這個蛻變不僅僅發生在他身上,也讓他周遭的人們產生了變化。
-愛德華.華生
1915年,卡夫卡《變形記(The Metamorphosis)》成為探討存在主義與哲學思想的諷刺文學。
上班族格瑞高爾.薩姆沙(Gregor Samsa),是家庭的經濟支柱,生活周轉於車站的咖啡亭、上司與家人。或許是因為債務壓力,格瑞高爾的父母總是看起來冷漠而話少,唯一有生氣的便是妹妹格瑞特(Grete)。

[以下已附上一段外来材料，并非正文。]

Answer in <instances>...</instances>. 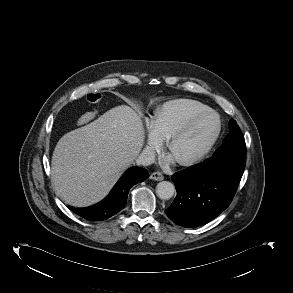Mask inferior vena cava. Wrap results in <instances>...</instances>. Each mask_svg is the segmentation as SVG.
Returning a JSON list of instances; mask_svg holds the SVG:
<instances>
[{
  "mask_svg": "<svg viewBox=\"0 0 293 293\" xmlns=\"http://www.w3.org/2000/svg\"><path fill=\"white\" fill-rule=\"evenodd\" d=\"M155 162V151L145 148L136 159L137 165L149 166Z\"/></svg>",
  "mask_w": 293,
  "mask_h": 293,
  "instance_id": "inferior-vena-cava-1",
  "label": "inferior vena cava"
}]
</instances>
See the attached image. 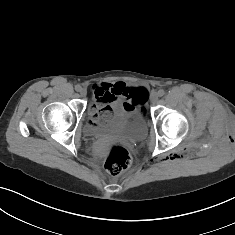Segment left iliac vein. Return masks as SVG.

格瑞特一心希望進入舞蹈學院,她最開心的時光便是每當格瑞高爾下班回家,帶給她種種芭蕾用品。而即使再疲累,格瑞高爾也會欣賞妹妹在他眼前開心地跳舞-他知道,自己大概是世界上唯一欣賞格瑞特舞蹈的人了。
形體化為甲蟲,令生活不再一如昔往》
某一天,發現突然成為甲蟲的格瑞高爾在房間裡抽動,家人無不是尖叫逃離,而父親更是拿起棍子將努力爬向門口的格瑞高爾趕回房間深處、用力甩上門。
沉澱了一段時間,格瑞特決定要嘗試接受哥哥這副新的軀體與外貌。她趁著媽媽不注意,端著牛奶進入格瑞高爾的房間。從一開始小心翼翼地觀察,慢慢地,開始敢於觸碰格瑞高爾。這時他們也發現曾經只能飲用新鮮牛奶的人類,軀體轉變後反而視酸臭的食物為美食。
年幼的格瑞特依然和平常一般地過日子,她會搬著留聲機在房間門口和格瑞高爾欣賞音樂;也會用自己的舞蹈,模仿格瑞高爾那蟲子般扭動的身軀。
情感連結,在有了「責任」後隨之轉變》
但隨著年紀增長,格瑞特也要幫忙分擔家裡的經濟。長大而肩負責任的她開始不再視無法工作的格瑞高爾為她敬愛的哥哥,而是家裡的負擔、一隻令她鄙視的生物。
格瑞高爾的存在是甚麼?
當他無法為家庭付出,便失去了其所作為家庭成員的「價值」嗎?如此一來他的軀殼是為了甚麼而存在,他處於這個空間又有甚麼意義?
對於家人而言,格瑞高爾的價值,大概只存在於身體作為「工具」的前提。格瑞高爾失去為家庭分工的瞬間,便失去了價值與意義。
來自家人的傷害,比千刀萬剮刻骨》
唯一還將格瑞高爾當作一個人的,只剩受雇來家裡打掃的婦女。雖然總是暴躁粗魯,但卻成了家裡唯一願意進入格瑞高爾房間替他打掃、觸碰他並對他說話的人。甚至,婦女也在格瑞高爾被妹妹辱罵趕回房間、蜷曲在角落時,替他拉開窗簾明亮房間、伸展四肢並且清理身體。
然而婦人再人性的對待依然敵不過家人的殘酷。
格瑞高爾透過家人的眼神認識到自己軀體的存在意義:自己的存在,是由他人來定義,亦由他人解讀,但須要承受這份解讀的卻是自身。
殘酷與美麗的演出》
雖然哲學思想引人入勝,還是不比愛德華.華森(Edward Watson)的演出讓我沉迷。
那難以超越的肢體動作不用多說,每一條肌肉、指尖直至髮梢,似乎都獨立存活著。沒有多餘的服裝,讓他的舞蹈強調了人體在律動下的優美,也讓我信服眼前的這位舞者毫無疑問地變成一個非人類的生物;同時,為詮釋甲蟲不斷扭動的肢體,愛德華更藉由亞瑟.皮塔(Arthur Pita)的編舞訴說《變形記》裡殘忍的情感悲歌。
我認為這齣芭蕾最精彩的地方,無非是愛德華勝過千言萬語的眼神。從他的雙眼能深刻感受到格瑞高爾心中的痛苦與折磨,也體會到他那希望開口解釋卻無法言喻的糾結。尤其是最後格瑞高爾再也承受不住飽受家人恨意的痛苦,讓他百般掙扎後從窗戶躍下,透過影片近距離欣賞,愛德華的《變形記》讓我動容不已。